> ABOUT THIS TASK: The line containing "Travessa Silvino Pinto" marks the start; repeat it and every following line exactly through the end of the entries.

Dataset entries:

+++

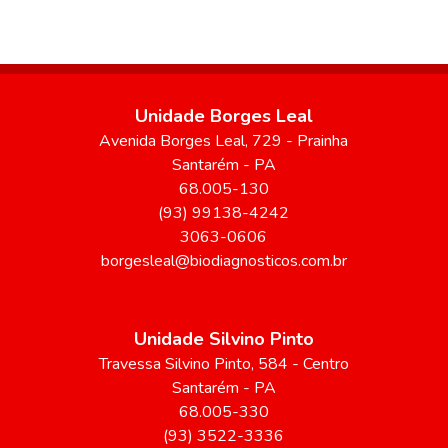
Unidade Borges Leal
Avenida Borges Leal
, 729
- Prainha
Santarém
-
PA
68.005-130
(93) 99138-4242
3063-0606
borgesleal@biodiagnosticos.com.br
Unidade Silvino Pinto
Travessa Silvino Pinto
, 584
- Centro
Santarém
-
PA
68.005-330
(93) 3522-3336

+++

> REPLY:
Travessa Silvino Pinto
, 584
- Centro
Santarém
-
PA
68.005-330
(93) 3522-3336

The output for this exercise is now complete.